A THIEF who tricked a multiple sclerosis sufferer into withdrawing £300 cash before running off has been jailed.
Gary Alexander, 45, walked with his victim to a cash machine after claiming he could get him a new computer.
Alexander targeted the 52-year-old after he overheard the victim in the street tell a friend that his computer needed fixing.
Teesside Crown Court was told that Alexander had also heard the victim tell his friend that he was not well due to his illness and knew he was vulnerable.
He committed the callous act just two days before he was due in court for stealing from another vulnerable victim.
Katy Rafter, prosecuting, said Alexander met his victim in Oxford Road, Hartlepool, on February 20 before going to a cash point with him in Russell Walk.
Miss Rafter said: “When he took it out the defendant took it from him.
“He gave chase but found his wallet on the floor minus the £300.”
The court heard Alexander wore a baseball cap pulled down over his face to try to hide his identity and the victim pleaded with him not to run off with the cash.
Just two days after the callous theft, Alexander was handed a suspended sentence after conning a recovering alcoholic out of £900 last August in the Middlesbrough area.
Alexander got the man to empty his bank account on the promise of getting him a flat with the money as a deposit.
Then he disappeared with the cash, spending most of it on gambling debts.
The victim was in a nursing home after hospital treatment for his condition
The judge said Alexander had an “appalling” criminal record with numerous burglaries and robberies for which he had gone to prison.

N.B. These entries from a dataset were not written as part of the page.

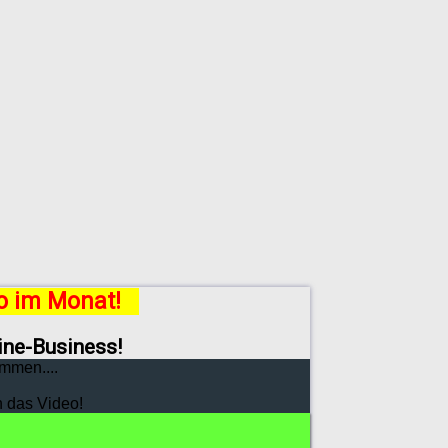
ro im Monat!
line-Business!
mmen....
h das Video!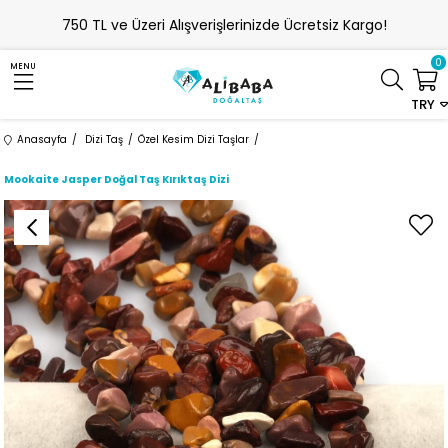
750 TL ve Üzeri Alışverişlerinizde Ücretsiz Kargo!
0
MENU
TRY
Anasayfa
Dizi Taş
Özel Kesim Dizi Taşlar
Mookaite Jasper Doğal Taş Kırıktaş Dizi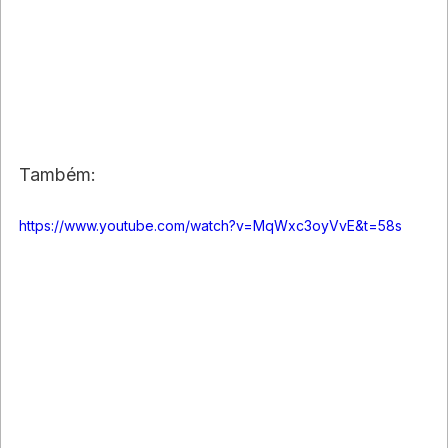
Também:
https://www.youtube.com/watch?v=MqWxc3oyVvE&t=58s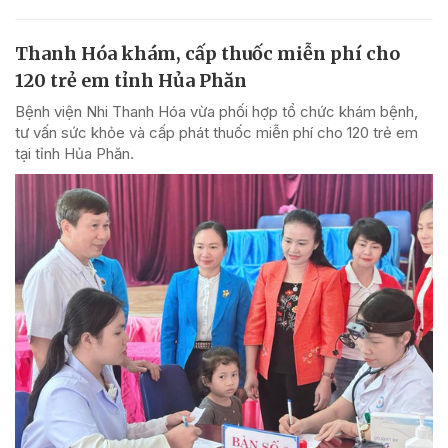
Thanh Hóa khám, cấp thuốc miễn phí cho
120 trẻ em tỉnh Hủa Phăn
Bệnh viện Nhi Thanh Hóa vừa phối hợp tổ chức khám bệnh,
tư vấn sức khỏe và cấp phát thuốc miễn phí cho 120 trẻ em
tại tỉnh Hủa Phăn.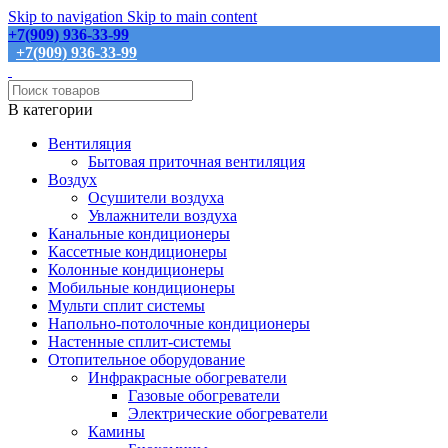
Skip to navigation
Skip to main content
+7(909) 936-33-99
+7(909) 936-33-99
В категории
Вентиляция
Бытовая приточная вентиляция
Воздух
Осушители воздуха
Увлажнители воздуха
Канальные кондиционеры
Кассетные кондиционеры
Колонные кондиционеры
Мобильные кондиционеры
Мульти сплит системы
Напольно-потолочные кондиционеры
Настенные сплит-системы
Отопительное оборудование
Инфракрасные обогреватели
Газовые обогреватели
Электрические обогреватели
Камины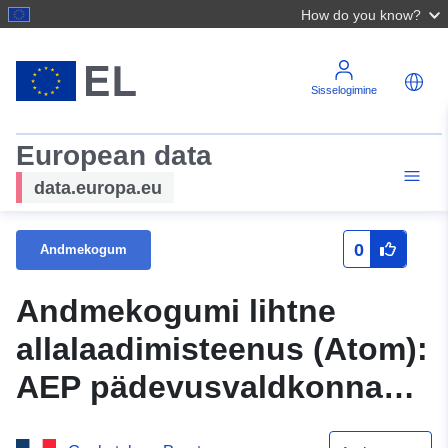
How do you know?
Sisselogimine
European data
data.europa.eu
0
Andmekogum
Andmekogumi lihtne
allalaadimisteenus (Atom):
AEP pädevusvaldkonnad
2021. aastal Orne’i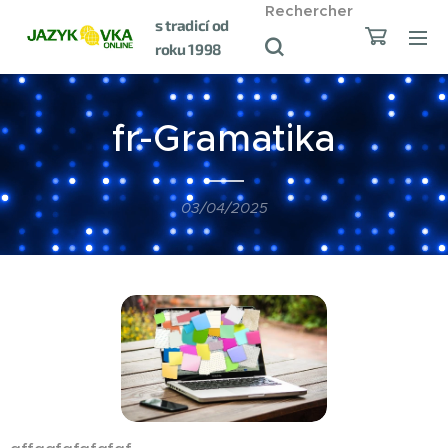
Rechercher
s tradicí od
roku 1998
fr-Gramatika
03/04/2025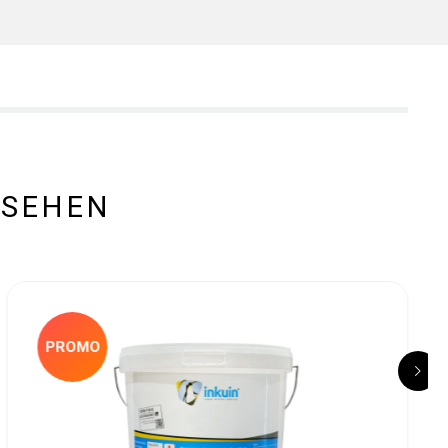
ESEHEN
PROMO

Peter Wishlade, mitigating, said he had had a difficult childhood leading to his offending but had a ten year spell when he kept out of trouble.
He said a suspended sentence would “allow him to become a responsible citizen as he has shown in the past he is able to do”.
But Recorder Richard Woolfall jailed Alexander, of Monreith Avenue, Eaglescliffe, for 16 months after he pleaded guilty to theft.
Recorder Woolfall said: “Both these offences show a willingness to prey on vulnerable people who need protection and the courts are here to protect individuals such as these.”